__What needs to be done__: Take the entries below and print, exactly, the stretch from the line containing "instantánea de la cuenta" through the line containing "drawal of funds, etc.", both included.

** Entries supplied follows **

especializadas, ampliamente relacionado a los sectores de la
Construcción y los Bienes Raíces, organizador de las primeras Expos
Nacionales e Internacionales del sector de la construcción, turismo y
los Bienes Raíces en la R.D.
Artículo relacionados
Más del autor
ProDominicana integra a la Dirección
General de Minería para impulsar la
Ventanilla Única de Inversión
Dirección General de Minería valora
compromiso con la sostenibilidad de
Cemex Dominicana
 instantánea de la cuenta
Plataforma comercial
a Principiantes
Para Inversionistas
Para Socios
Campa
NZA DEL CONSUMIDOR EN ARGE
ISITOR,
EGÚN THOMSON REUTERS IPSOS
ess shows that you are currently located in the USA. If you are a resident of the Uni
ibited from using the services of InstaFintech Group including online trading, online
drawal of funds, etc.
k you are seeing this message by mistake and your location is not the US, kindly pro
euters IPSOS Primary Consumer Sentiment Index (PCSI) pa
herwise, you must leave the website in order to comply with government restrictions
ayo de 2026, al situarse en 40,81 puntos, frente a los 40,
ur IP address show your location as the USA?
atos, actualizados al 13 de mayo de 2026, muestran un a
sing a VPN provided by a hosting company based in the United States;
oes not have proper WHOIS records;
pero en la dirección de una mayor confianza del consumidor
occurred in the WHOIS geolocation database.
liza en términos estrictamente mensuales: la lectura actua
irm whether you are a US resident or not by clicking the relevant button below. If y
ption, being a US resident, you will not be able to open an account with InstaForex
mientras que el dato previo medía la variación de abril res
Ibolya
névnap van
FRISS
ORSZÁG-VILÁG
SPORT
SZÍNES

** End of Entries supplied **
** Entries supplied follows **

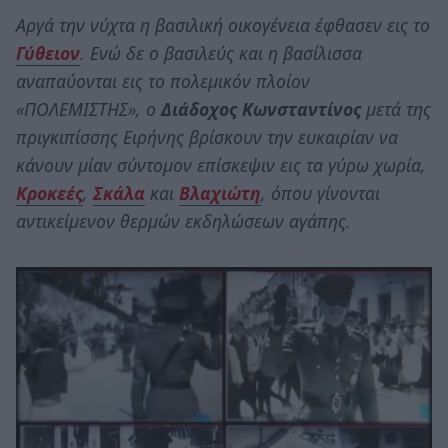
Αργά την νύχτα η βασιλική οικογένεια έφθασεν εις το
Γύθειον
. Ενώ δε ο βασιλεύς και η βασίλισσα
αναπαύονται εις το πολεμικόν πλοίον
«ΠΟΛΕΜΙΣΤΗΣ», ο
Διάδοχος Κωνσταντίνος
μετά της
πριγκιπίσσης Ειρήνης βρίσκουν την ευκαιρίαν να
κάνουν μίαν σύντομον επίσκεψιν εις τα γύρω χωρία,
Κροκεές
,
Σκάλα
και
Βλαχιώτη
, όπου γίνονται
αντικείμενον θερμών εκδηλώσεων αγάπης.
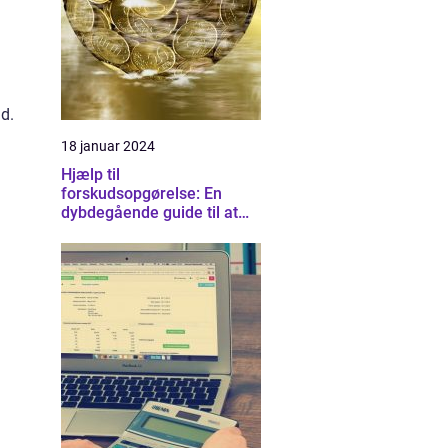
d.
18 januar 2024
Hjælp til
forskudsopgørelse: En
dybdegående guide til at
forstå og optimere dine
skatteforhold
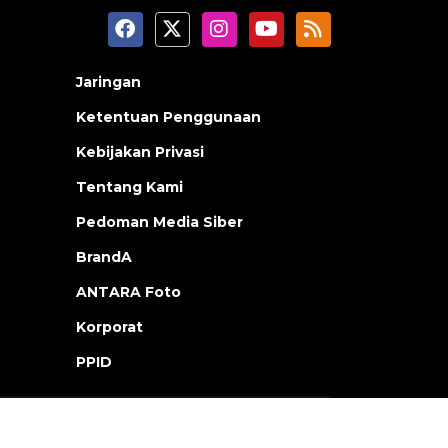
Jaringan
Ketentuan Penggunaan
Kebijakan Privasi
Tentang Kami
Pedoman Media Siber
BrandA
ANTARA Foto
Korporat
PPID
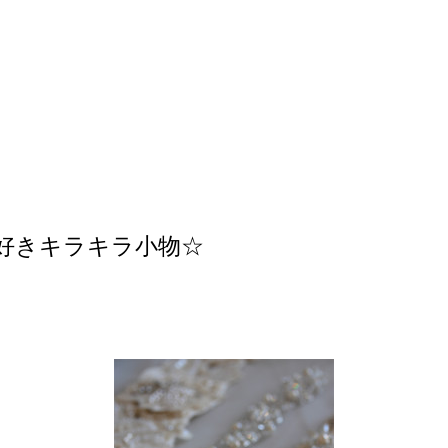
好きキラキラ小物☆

** End of Entries supplied **

__Output below__:
 instantánea de la cuenta
Plataforma comercial
a Principiantes
Para Inversionistas
Para Socios
Campa
NZA DEL CONSUMIDOR EN ARGE
ISITOR,
EGÚN THOMSON REUTERS IPSOS
ess shows that you are currently located in the USA. If you are a resident of the Uni
ibited from using the services of InstaFintech Group including online trading, online
drawal of funds, etc.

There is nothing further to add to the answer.